Records excerpted from a collection
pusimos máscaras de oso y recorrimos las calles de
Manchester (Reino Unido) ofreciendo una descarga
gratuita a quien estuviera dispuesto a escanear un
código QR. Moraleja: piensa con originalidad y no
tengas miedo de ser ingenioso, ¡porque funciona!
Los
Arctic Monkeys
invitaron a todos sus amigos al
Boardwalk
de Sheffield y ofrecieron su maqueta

...

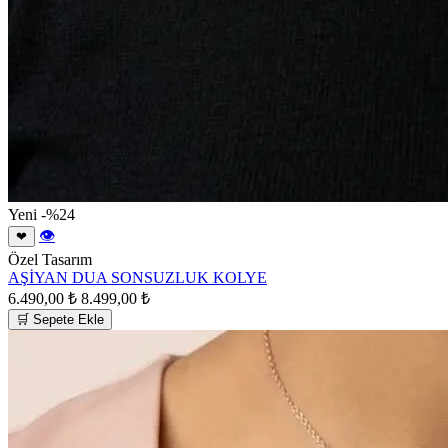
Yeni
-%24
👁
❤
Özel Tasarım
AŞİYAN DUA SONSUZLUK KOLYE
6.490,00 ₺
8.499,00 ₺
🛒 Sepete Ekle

## The task:
Using the data above, print exactly the lines from the line that contains "gratuita a quien" through the line that contains "de Sheffield y ofrecieron su maqueta", with both included.

## The answer:
gratuita a quien estuviera dispuesto a escanear un
código QR. Moraleja: piensa con originalidad y no
tengas miedo de ser ingenioso, ¡porque funciona!
Los
Arctic Monkeys
invitaron a todos sus amigos al
Boardwalk
de Sheffield y ofrecieron su maqueta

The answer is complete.